Recovered from the Wayback Machine.
My response to a recent post in Google+ by Ian Hickson:
You’re comparing apples to oranges, +Ian Hickson. There’s a world of difference between developing a specific piece of software and creating a specification.
In addition, you’re also incorrect with your understanding of the ‘tech lead model’. You may have worked on a lot of specs, but I’ve worked on a lot of projects for a great number of companies. What you’re saying is, well, hogwash.
Typically, software applications are defined for one specific use: a business use with well defined and finite customers who provide detailed instructions (user requirements) about what they want.
The tech team meets regularly with the users, and the users—or the group of people representing the users—are the ones that have the final say on the product.
There is usually an overall architect if the project is large—but they don’t just think up what’s needed on their own, and attempt to tell the users what they want. And the architect doesn’t work in a vacuum. The data people are the ones responsible for data design, and others are responsible for other decisions, such as types of equipment to purchase and software to use. Then there’s the testing team, the user acceptance folks, the documentation people, and so on.
I’ve worked on a couple of systems, including support for Saudi Arabia’s air force defense system, where the numbers of people in the team number into the hundreds. Someone playing King of the Mountain wouldn’t last a day.
It is very much a team effort.
And many of these teams work really well. I’ve been privileged to work with great teams at Boeing, Nike, Sierra Geophysics (a Halliburton subsidiary), John Hancock, and various other companies and government organizations. One key thing about all of the teams is the understanding of the importance of each team member, that no one is King of the Mountain, and cooperation and mutual respect is the name of the game.
The problem with your comment Ian, and others of like nature, is you really don’t have much exposure in the real world. You really haven’t worked that many jobs for many companies. You’ve insulated yourself in a tech bubble and you seem to believe if you say something with enough surety and confidence, others will believe you. True, some do, but primarily only among others like yourself, who typically haven’t a significant exposure to real world development.
You’re all spec wonks.
Being a spec wonk isn’t a bad thing, and brings its own expertise to the table—but it definitely doesn’t somehow magically make you all capable of understanding what everyone needs.

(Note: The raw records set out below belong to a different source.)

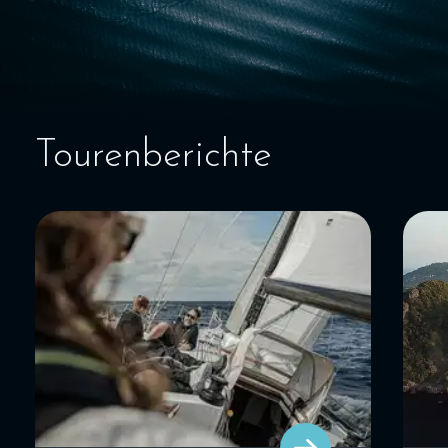
SEGELBLOG
BAREBOOT CHARTER
Tourenberichte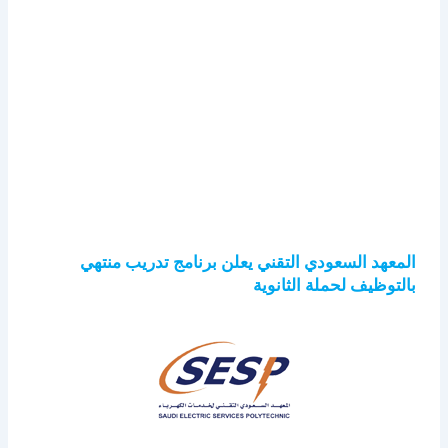
المعهد السعودي التقني يعلن برنامج تدريب منتهي
بالتوظيف لحملة الثانوية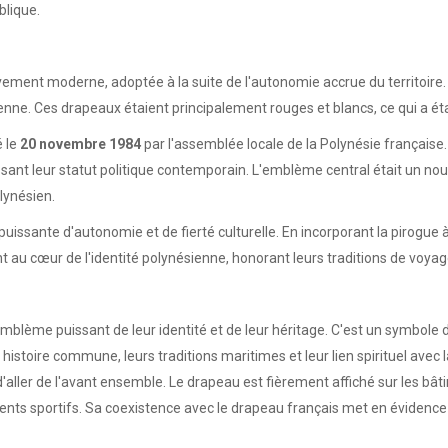
blique.
ment moderne, adoptée à la suite de l'autonomie accrue du territoire. Hist
ne. Ces drapeaux étaient principalement rouges et blancs, ce qui a étab
é le
20 novembre 1984
par l'assemblée locale de la Polynésie française.
aissant leur statut politique contemporain. L'emblème central était un no
olynésien.
issante d'autonomie et de fierté culturelle. En incorporant la pirogue à b
 au cœur de l'identité polynésienne, honorant leurs traditions de voyag
mblème puissant de leur identité et de leur héritage. C'est un symbole de
istoire commune, leurs traditions maritimes et leur lien spirituel avec l
ller de l'avant ensemble. Le drapeau est fièrement affiché sur les bâti
nts sportifs. Sa coexistence avec le drapeau français met en évidence un 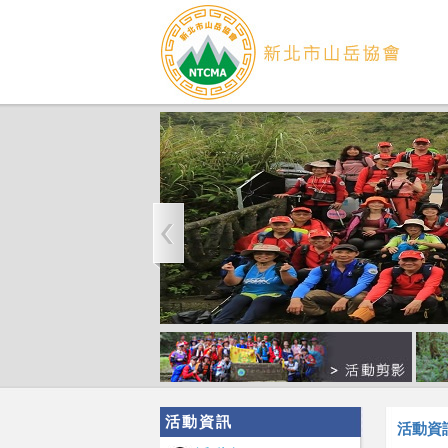
活動資訊
活動資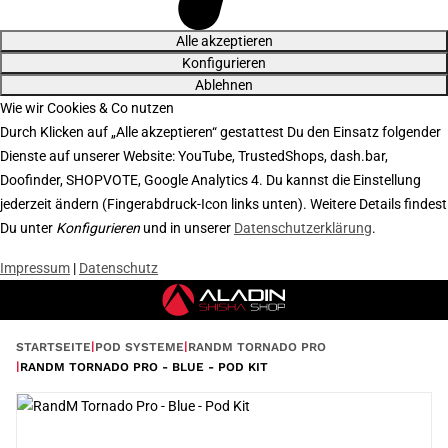
Alle akzeptieren
Konfigurieren
Ablehnen
Wie wir Cookies & Co nutzen
Durch Klicken auf „Alle akzeptieren“ gestattest Du den Einsatz folgender
Dienste auf unserer Website: YouTube, TrustedShops, dash.bar,
Doofinder, SHOPVOTE, Google Analytics 4. Du kannst die Einstellung
jederzeit ändern (Fingerabdruck-Icon links unten). Weitere Details findest
Du unter
Konfigurieren
und in unserer
Datenschutzerklärung
.
Impressum
|
Datenschutz
STARTSEITE
POD SYSTEME
RANDM TORNADO PRO
RANDM TORNADO PRO - BLUE - POD KIT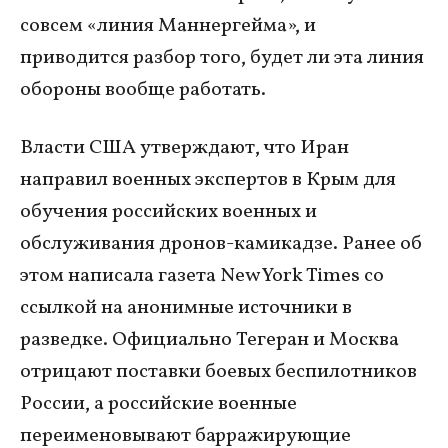
совсем «линия Маннергейма», и
приводится разбор того, будет ли эта линия
обороны вообще работать.
Власти США утверждают, что Иран
направил военных экспертов в Крым для
обучения российских военных и
обслуживания дронов-камикадзе. Ранее об
этом написала газета New York Times со
ссылкой на анонимные источники в
разведке. Официально Тегеран и Москва
отрицают поставки боевых беспилотников
России, а российские военные
переименовывают барражирующие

Because you’re all spec wonks, it’s especially important to get feedback and input from others who do have the real world experience you lack. But you just don’t see that. If anything, you seem to hold real world experience against people.
“Oh, I’ve done more spec work than any of these people. What do they know about specs?”
They may not know the mechanics of how a spec is worded, they may not have a lot of experience building browsers, but they definitely know what works outside the offices of Mozilla, Google, Opera, Microsoft, and Apple.
You know what’s funny, but in the teams I worked with, the most important player was the end user. We used to complain—loudly—if we couldn’t get access to reps from the business end. We needed these people because they knew what the application needed to do in order to be successful. We wanted to create successful applications.
The browser companies, they’ve forgotten all of this. They cater to a small portion of end users—most decidedly geek—and have ignored anyone else in their push to Be First with the latest gewgaw.
They incorporate stuff into browsers now that make them insecure and decrease their performance, but it’s all Cool and Stuff, and that’s OK for the tiny audience they only seem to care about. The only problem is, in the real world, we actually care more about security, reliability, performance, and accessibility than if the browser is all Cool and Stuff.
You have users wanting to be involved. You have experts from other fields asking, sometimes even begging, to be involved. You have other techs with vast experience—real world experience—wanting to be involved. Yet you throw it all away. And then you brag about it.